Introduction: we need data redundancy, but how, exactly?
You now have your distributed system in production, congratulations!
Your cluster is starting at six machines, but it is expected to grow
quickly as it is assigned more work. The cluster’s main application
is stateful, and that’s a problem. What if you lose a local disk
drive? Or a sysadmin runs
rm -rf on the wrong directory? Or else
the entire machine cannot reboot, due to a power failure or
administrator error that destroys an entire virtual machine?
Today, your application is writing all of its critical data to the files in the local file system of each machine. Tomorrow, that data needs to be redundant. Sooner or later, your hardware will fail or an administrator will do something wrong.
How should you add the data redundancy that we know that you need? You ask for advice, and the answers you get are scattered all over the map of tech.
Store the files with an NFS NAS or perhaps SAN or iSCSI service or an AWS Elastic Block Store (EBS) volume
Store the files in non-traditional shared file service like Hadoop or Ceph
Switch from files to a relational database like replicated MySQL or PostgreSQL or Azure’s CosmosDB
Switch from files to a non-relational database like Cassandra or Amazon’s DynamoDB
None of the above
Each of those answers could make sense, depending on the application and your company and the company’s broader goals. This article explores how Wallaroo Labs chose a data redundancy technique that fits the needs of our product, Wallaroo.
What is Wallaroo?
Wallaroo is a framework designed to make it easier for developers to build and operate high-performance applications written in Python. It handles the complexity of building distributed data processing applications so all that you need to worry about is the domain logic.
Wallaroo is a streaming data processing framework. One property of “streaming data” is that the total size of the input is unknown. The last item to process may never arrive. Streaming platforms also don’t know how much data will arrive in any given timeframe. How many events will arrive in the next minute? Zero? One thousand? Ninety million? Every minute, you aren’t certain when or how much data will arrive for processing.
Options for partial failure in distributed stream processing
When a machine in a distributed stream processor fails, there are two basic options for recovery:
- Start over. That is, process all stream data again, starting from the beginning.
- Restore system state from some snapshot or backup that was made in the recent past, then resume processing.
Option 1 is what streaming systems based on Apache Spark and Kafka do: they store all the input event data, so they can resend the events after a component has rebooted.
Option 2 is what Wallaroo does. My colleague, John Mumm, recently wrote a blog article about Wallaroo’s checkpointing algorithm.

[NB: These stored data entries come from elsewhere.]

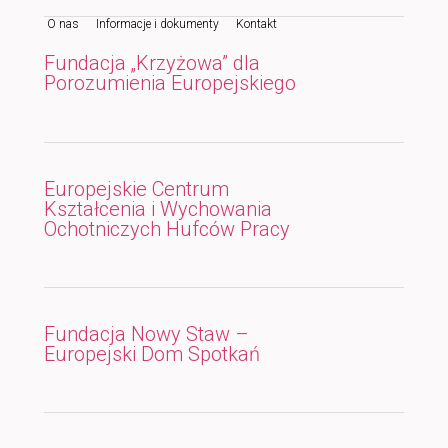
O nas
Informacje i dokumenty
Kontakt
do
do
Fundacja „Krzyżowa” dla
tekstu
widgetów
Porozumienia Europejskiego
Europejskie Centrum
Kształcenia i Wychowania
Ochotniczych Hufców Pracy
Fundacja Nowy Staw –
Europejski Dom Spotkań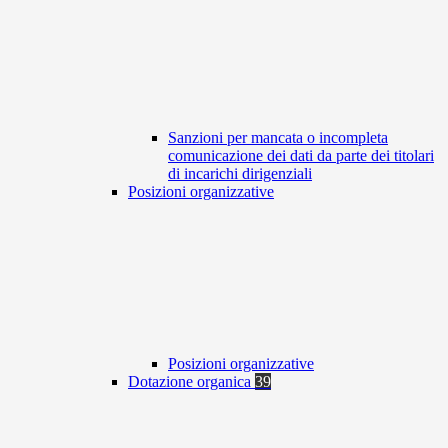
Sanzioni per mancata o incompleta
comunicazione dei dati da parte dei titolari
di incarichi dirigenziali
Posizioni organizzative
Posizioni organizzative
Dotazione organica
39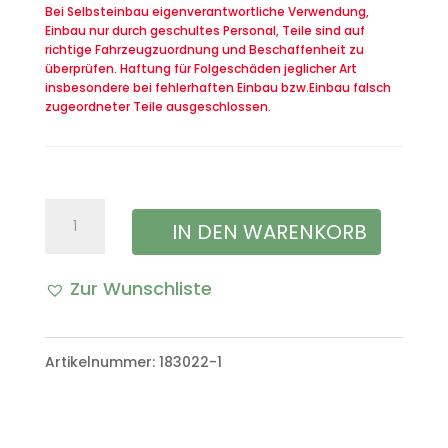
Bei Selbsteinbau eigenverantwortliche Verwendung,
Einbau nur durch geschultes Personal, Teile sind auf
richtige Fahrzeugzuordnung und Beschaffenheit zu
überprüfen. Haftung für Folgeschäden jeglicher Art
insbesondere bei fehlerhaften Einbau bzw.Einbau falsch
zugeordneter Teile ausgeschlossen.
Halter
IN DEN WARENKORB
Flagge
Zur Wunschliste
Flaggenhalter
A
rechts
l
Artikelnummer:
183022-1
VW
t
Iltis
e
Menge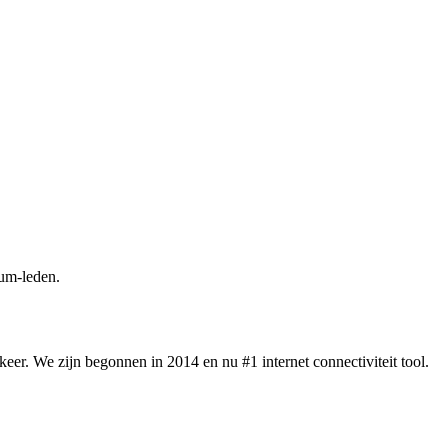
um-leden.
eer. We zijn begonnen in 2014 en nu #1 internet connectiviteit tool.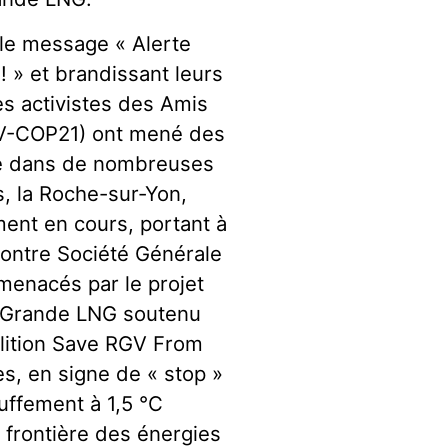
le message « Alerte
! » et brandissant leurs
es activistes des Amis
NV-COP21) ont mené des
le dans de nombreuses
, la Roche-sur-Yon,
ment en cours, portant à
contre Société Générale
menacés par le projet
io Grande LNG soutenu
alition Save RGV From
s, en signe de « stop »
auffement à 1,5 °C
 frontière des énergies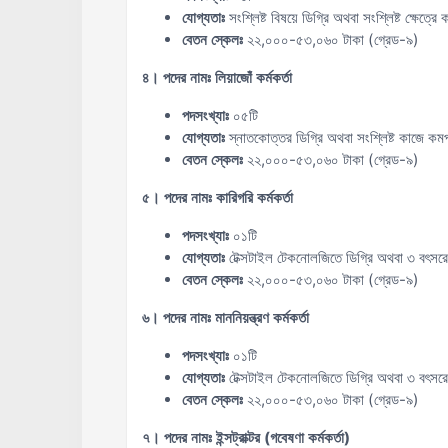
যোগ্যতাঃ
সংশ্লিষ্ট বিষয়ে ডিগ্রি অথবা সংশ্লিষ্ট ক্ষেত্
বেতন স্কেলঃ
২২,০০০-৫৩,০৬০ টাকা (গ্রেড-৯)
৪। পদের নামঃ লিয়াজোঁ কর্মকর্তা
পদসংখ্যাঃ
০৫টি
যোগ্যতাঃ
স্নাতকোত্তর ডিগ্রি অথবা সংশ্লিষ্ট কাজে কমপ
বেতন স্কেলঃ
২২,০০০-৫৩,০৬০ টাকা (গ্রেড-৯)
৫। পদের নামঃ কারিগরি কর্মকর্তা
পদসংখ্যাঃ
০১টি
যোগ্যতাঃ
টেক্সটাইল টেকনোলজিতে ডিগ্রি অথবা ৩ বৎসর
বেতন স্কেলঃ
২২,০০০-৫৩,০৬০ টাকা (গ্রেড-৯)
৬। পদের নামঃ মাননিয়ন্ত্রণ কর্মকর্তা
পদসংখ্যাঃ
০১টি
যোগ্যতাঃ
টেক্সটাইল টেকনোলজিতে ডিগ্রি অথবা ৩ বৎসর
বেতন স্কেলঃ
২২,০০০-৫৩,০৬০ টাকা (গ্রেড-৯)
৭। পদের নামঃ ইন্সট্রাক্টর (গবেষণা কর্মকর্তা)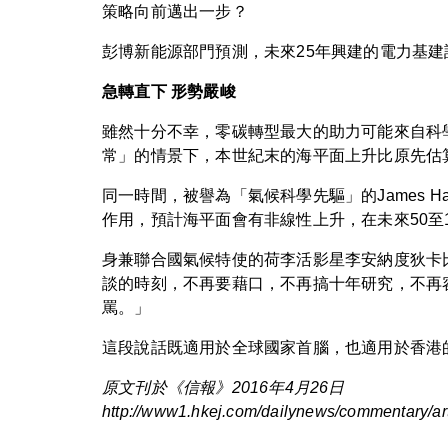
策略向前邁出一步？
彭博新能源部門預測，未來25年興建的電力基建
急轉直下 形勢嚴峻
雖然十分不幸，零碳轉型最大的助力可能來自科
常」的情景下，本世紀末的海平面上升比原先估算高
同一時間，被譽為「氣候科學先驅」的James 
作用，預計海平面會有非線性上升，在未來50至1
身兼聯合國氣候特使的荷李活影星李安納度狄卡
談的時刻，不再要藉口，不再搞十年研究，不再
罵。」
這段說話既適用於全球國家首腦，也適用於香港
原文刊於《信報》2016年4月26日
http://www1.hkej.com/dailynews/comme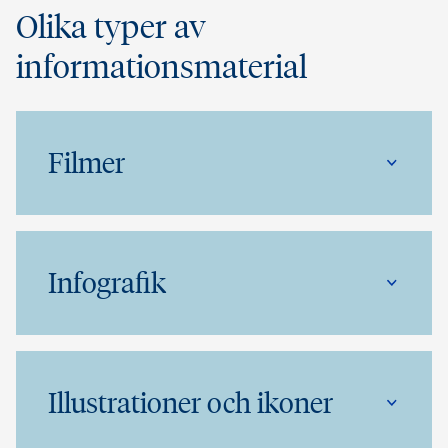
Olika typer av
informationsmaterial
Filmer
Infografik
Illustrationer och ikoner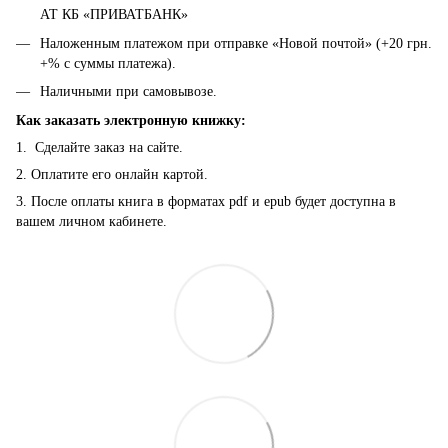
АТ КБ «ПРИВАТБАНК»
Наложенным платежом при отправке «Новой почтой» (+20 грн.
+% с суммы платежа).
Наличными при самовывозе.
Как заказать электронную книжку:
1. Сделайте заказ на сайте.
2. Оплатите его онлайн картой.
3. После оплаты книга в форматах pdf и epub будет доступна в
вашем личном кабинете.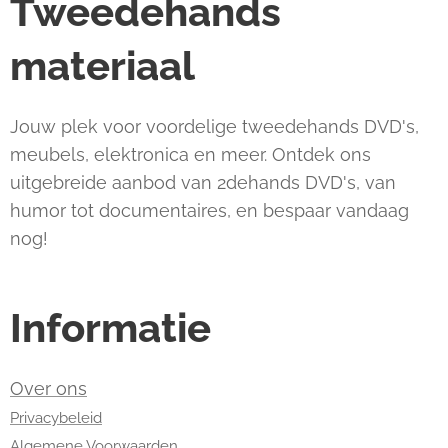
Tweedehands
materiaal
Jouw plek voor voordelige tweedehands DVD's,
meubels, elektronica en meer. Ontdek ons
uitgebreide aanbod van 2dehands DVD's, van
humor tot documentaires, en bespaar vandaag
nog!
Informatie
Over ons
Privacybeleid
Algemene Voorwaarden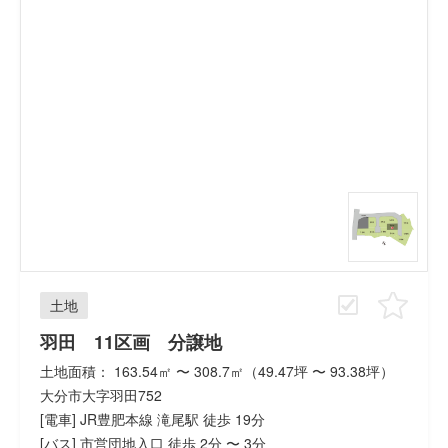
土地
羽田 11区画 分譲地
土地面積： 163.54㎡ 〜 308.7㎡（49.47坪 〜 93.38坪）
大分市大字羽田752
[電車] JR豊肥本線 滝尾駅 徒歩 19分
[バス] 市営団地入口 徒歩 2分 〜 3分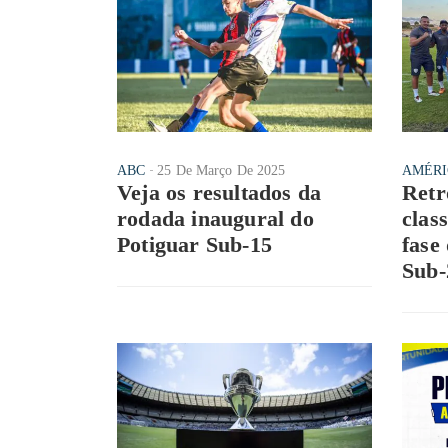
ABC
25 De Março De 2025
AMÉRI
Veja os resultados da
Retr
rodada inaugural do
clas
Potiguar Sub-15
fase
Sub-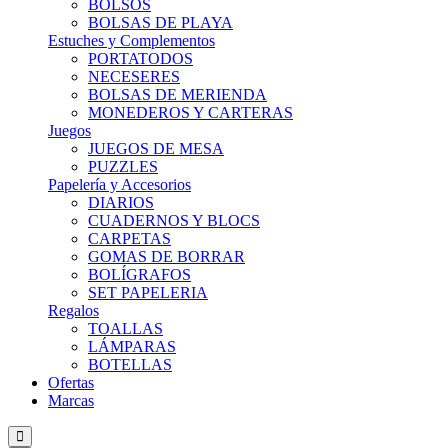
BOLSOS
BOLSAS DE PLAYA
Estuches y Complementos
PORTATODOS
NECESERES
BOLSAS DE MERIENDA
MONEDEROS Y CARTERAS
Juegos
JUEGOS DE MESA
PUZZLES
Papelería y Accesorios
DIARIOS
CUADERNOS Y BLOCS
CARPETAS
GOMAS DE BORRAR
BOLÍGRAFOS
SET PAPELERIA
Regalos
TOALLAS
LÁMPARAS
BOTELLAS
Ofertas
Marcas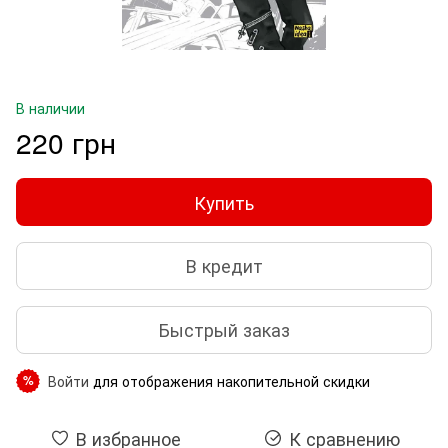
В наличии
220 грн
Купить
В кредит
Быстрый заказ
Войти
для отображения накопительной скидки
%
В избранное
К сравнению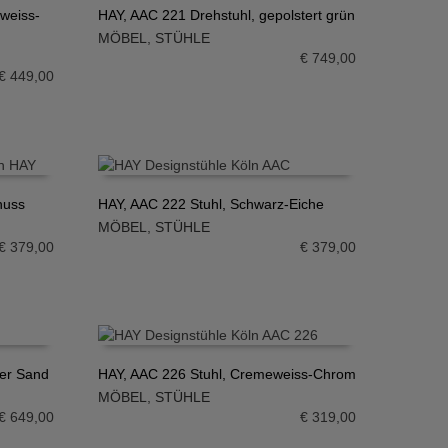
weiss-
HAY, AAC 221 Drehstuhl, gepolstert grün
MÖBEL
,
STÜHLE
IN DEN WARENKORB
€
749,00
€
449,00
nuss
HAY, AAC 222 Stuhl, Schwarz-Eiche
MÖBEL
,
STÜHLE
IN DEN WARENKORB
€
379,00
€
379,00
ter Sand
HAY, AAC 226 Stuhl, Cremeweiss-Chrom
MÖBEL
,
STÜHLE
IN DEN WARENKORB
€
649,00
€
319,00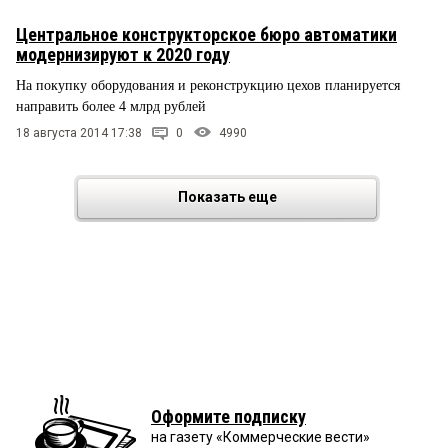
Центральное конструкторское бюро автоматики
модернизируют к 2020 году
На покупку оборудования и реконструкцию цехов планируется
направить более 4 млрд рублей
18 августа 2014 17:38
0
4990
Показать еще
Оформите подписку
на газету «Коммерческие вести»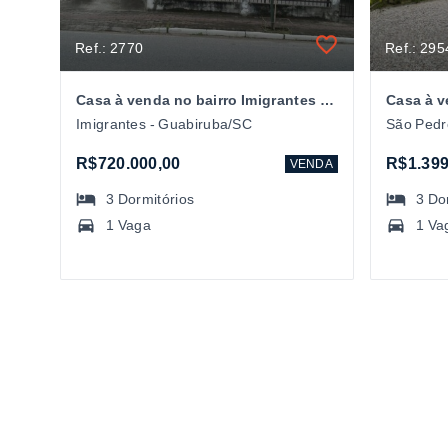
Ref.: 2770
Ref.: 295
Casa à venda no bairro Imigrantes em Guabiruba/SC
Imigrantes - Guabiruba/SC
São Pedr
R$720.000,00
R$1.399
VENDA
3
Dormitórios
3
Do
1 Vaga
1 Va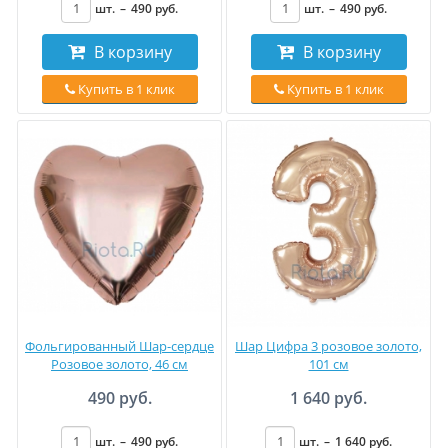
шт.
–
490
руб
.
шт.
–
490
руб
.
В корзину
В корзину
Купить в 1 клик
Купить в 1 клик
Фольгированный Шар-сердце
Шар Цифра 3 розовое золото,
Розовое золото, 46 см
101 см
490 руб.
1 640 руб.
шт.
–
490
руб
.
шт.
–
1 640
руб
.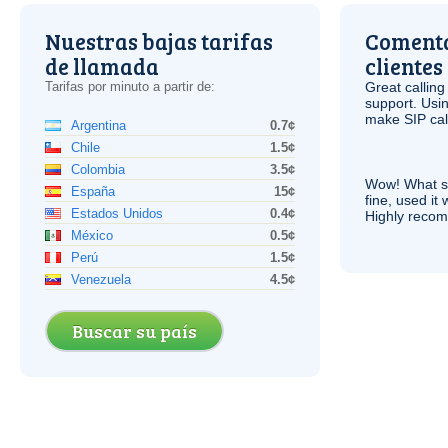
Nuestras bajas tarifas
Comenta
de llamada
clientes
Tarifas por minuto a partir de:
Great calling
support. Usi
make
SIP
cal
Argentina
0.7¢
Chile
1.5¢
Colombia
3.5¢
Wow! What se
España
15¢
fine, used it
Estados Unidos
0.4¢
Highly recom
México
0.5¢
Perú
1.5¢
Venezuela
4.5¢
Buscar su país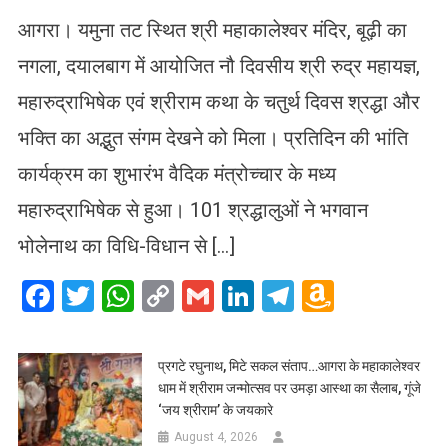
आगरा। यमुना तट स्थित श्री महाकालेश्वर मंदिर, बूढ़ी का
नगला, दयालबाग में आयोजित नौ दिवसीय श्री रुद्र महायज्ञ,
महारुद्राभिषेक एवं श्रीराम कथा के चतुर्थ दिवस श्रद्धा और
भक्ति का अद्भुत संगम देखने को मिला। प्रतिदिन की भांति
कार्यक्रम का शुभारंभ वैदिक मंत्रोच्चार के मध्य
महारुद्राभिषेक से हुआ। 101 श्रद्धालुओं ने भगवान
भोलेनाथ का विधि-विधान से […]
Facebook
Twitter
WhatsApp
Copy
Gmail
LinkedIn
Telegram
Amazo
Link
Wish
List
प्रगटे रघुनाथ, मिटे सकल संताप…आगरा के महाकालेश्वर
धाम में श्रीराम जन्मोत्सव पर उमड़ा आस्था का सैलाब, गूंजे
‘जय श्रीराम’ के जयकारे
August 4, 2026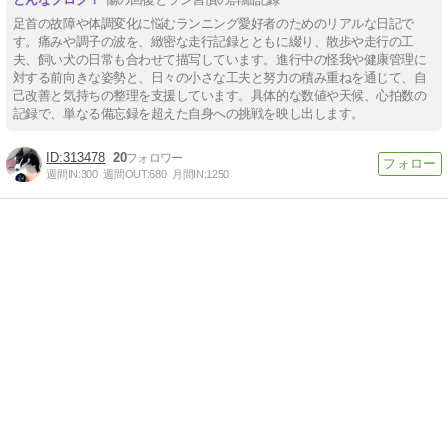
足首の故障や体調変化に悩むランニング愛好者のためのリアルな日記で
す。痛みや調子の波を、緻密な走行記録とともに綴り、散歩や走行の工
夫、飼い犬の日常も合わせて描写しています。進行中の怪我や健康管理に
対する前向きな姿勢と、日々の小さな工夫と努力の積み重ねを通じて、自
己改善と気持ちの整理を支援しています。具体的な数値や天候、心拍数の
記録で、単なる備忘録を超えた自身への挑戦を映し出します。
313478
20
週間IN:
300
週間OUT:
680
月間IN:
1250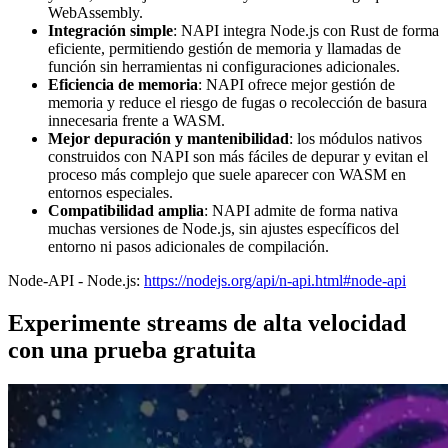
WebAssembly.
Integración simple
: NAPI integra Node.js con Rust de forma
eficiente, permitiendo gestión de memoria y llamadas de
función sin herramientas ni configuraciones adicionales.
Eficiencia de memoria
: NAPI ofrece mejor gestión de
memoria y reduce el riesgo de fugas o recolección de basura
innecesaria frente a WASM.
Mejor depuración y mantenibilidad
: los módulos nativos
construidos con NAPI son más fáciles de depurar y evitan el
proceso más complejo que suele aparecer con WASM en
entornos especiales.
Compatibilidad amplia
: NAPI admite de forma nativa
muchas versiones de Node.js, sin ajustes específicos del
entorno ni pasos adicionales de compilación.
Node-API - Node.js:
https://nodejs.org/api/n-api.html#node-api
Experimente streams de alta velocidad
con una prueba gratuita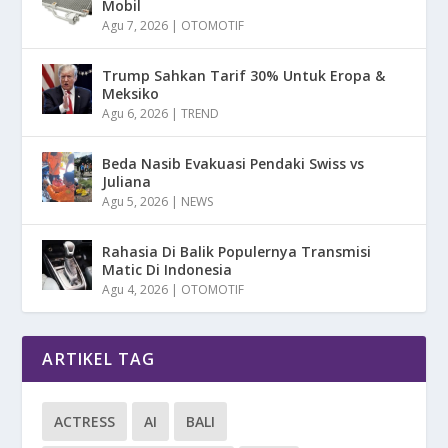
Mobil
Agu 7, 2026
|
OTOMOTIF
Trump Sahkan Tarif 30% Untuk Eropa &
Meksiko
Agu 6, 2026
|
TREND
Beda Nasib Evakuasi Pendaki Swiss vs
Juliana
Agu 5, 2026
|
NEWS
Rahasia Di Balik Populernya Transmisi
Matic Di Indonesia
Agu 4, 2026
|
OTOMOTIF
ARTIKEL TAG
ACTRESS
AI
BALI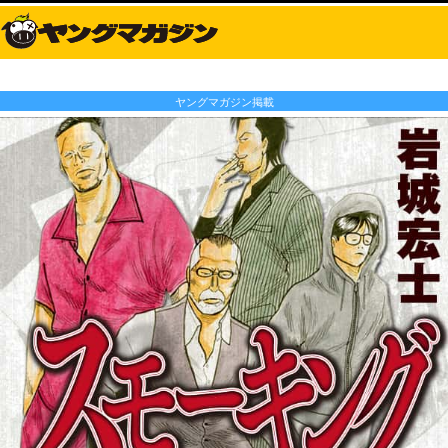
ヤングマガジン掲載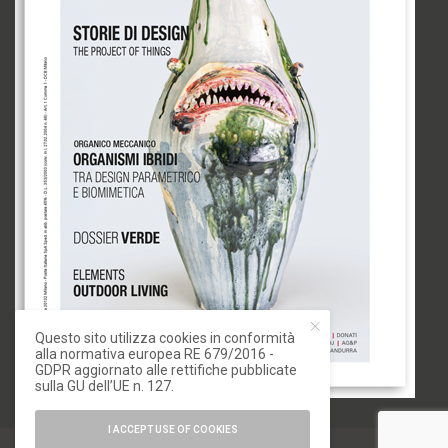
Questo sito utilizza cookies in conformità
alla normativa europea RE 679/2016 -
GDPR aggiornato alle rettifiche pubblicate
sulla GU dell’UE n. 127.
I ACCEPT USE OF COOKIES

That article explains Wallaroo’s recovery process when a worker can be restarted. However, that blog post doesn’t cover a different scenario: what happens if a Wallaroo worker’s data is lost?
When data is lost forever, by example
Let’s look at a concrete example: a Wallaroo cluster with six worker processes, each on a different computer (or virtual machine or container).
Figure 1: Six worker Wallaroo cluster, state storage via local disk
Figure 1 has no data redundancy in it. If any local disk fails, then recovery is impossible. If an entire machine or VM or container fails by itself or by administrator error, then recovery is impossible.
As an alternative, what if the same cluster were deployed in an Amazon Web Services (AWS) cluster using Elastic Block Store (EBS) volumes to create data redundancy? That’s what Figure 2 depicts. The same general principle applies to most file- block-device-centric schemes mentioned in the introduction, including NAS, SAN, iSCSI, and so on.
Figure 2: Six worker Wallaroo cluster, state storage via EBS
Let’s assume that worker5’s machine caught fire and its data is lost; see Figure 3. Also, let’s make the diagram a bit more accurate than Figure 2’s placement of the EBS service relative to the rest of the cluster.
Figure 3: Wallaroo worker5 process restarts on a replacement machine/VM/container, accessing an EBS volume
When the original machine/VM fails, the EBS volume is disconnected from the dead VM and attached to a replacement machine/VM. Then worker5 is restarted on that machine, and worker5 participates in Wallaroo’s internal snapshot recovery protocol to finish the recovery process.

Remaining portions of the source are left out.